Two of us


Eu rindo, o Lúcio conferindo

 Nós somos sete irmãos, poderíamos ser mais, porém dois não vingaram. Costumo brincar dizendo que somos sete cores, sete notas musicais, sete dias da semana, sete pecados capitais... Taí um campo minado, sete pecados capitais. Não vou nomear os outros, mas não me importo de ficar com a preguiça, afinal, o ócio pode ser construtivo. O Lúcio costuma me encarnar com isso, às vezes me aborrece, mas como vou querer que um workaholic entenda isso? Aliás, nessa nossa irmandade a tônica é átona, dodecafonismo de 7 notas, embutindo os semitons. Mas funciona, há harmonia, por incrível que pareça.

Porém, o Lúcio sempre me pareceu o mais estranho. Provavelmente vai me contestar(!): quando estudávamos no Colégio do Carmo uma vez o vi conversando com D. Irací (a mãe) quase aos prantos, coisa que nunca havia visto antes. Aquilo me deixou encafifado e fui saber dela o porquê. É que o diretor (prefeito, sei lá o quê) do colégio dera uma repreendida nele. Mas isso era motivo pra que ele ficasse daquele jeito? Quase semanalmente eu era ‘convidado’ à sala do diretor, até pancada nos dedos levava. O diretor mandava a gente unir as pontas dos dedos e sapecava uma baquetada. Doía. Um dia, quando a baqueta já ia de encontro aos meus dedinhos unidos em sacrifício, transformei essa união num cotoco. Covardia dos outros dedos; o maior de todos sofreu uma barbaridade. Havia aprendido a lição da união que faz a força. Então porque o Lúcio reagia daquele jeito a uma simples ‘chamada’. Comecei a perceber que aquele cara não era normal.

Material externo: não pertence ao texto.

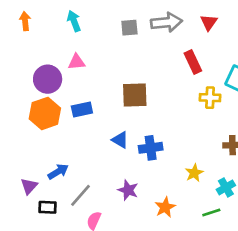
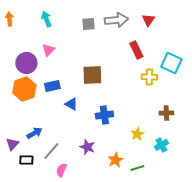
pink triangle: (77, 62) -> (48, 50), turned -40
blue triangle: (120, 140) -> (71, 104), moved
green line: (211, 213) -> (137, 168), moved

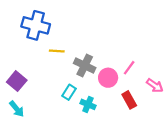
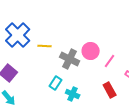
blue cross: (36, 25) -> (18, 35), moved, turned 30
pink circle: (108, 78) -> (91, 51), moved

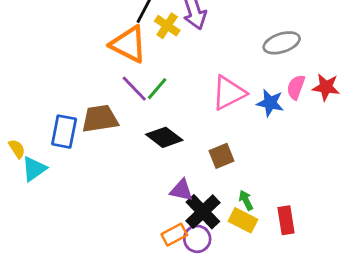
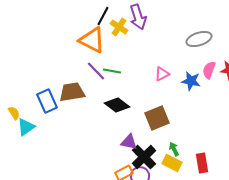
green line: (157, 89) -> (112, 71), turned 60
pink triangle: (229, 93) -> (162, 74), size x0.6
blue rectangle: (64, 132) -> (47, 101), turned -35
brown square: (222, 156) -> (157, 118), size x1.4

Nesses 25 anos tenho acompanhado de perto a luta dele pra fazer o Pessoal. Não concordo com a opção de não colocar anúncio no jornal. Sei que têm pessoas com interesse de ajudar o Lúcio e também de associar sua marca à do Jornal Pessoal. Pra mim, se quiser anunciar anuncia, se discordar de alguma coisa não anuncia mais, pronto. Bastaria por alguns rodapés em algumas páginas e a coisa ficaria mais fácil pro Lúcio. Se é possível ser um jornalista ético, também o é ser um empresário correto. A notícia é um produto e tem que ser vendido.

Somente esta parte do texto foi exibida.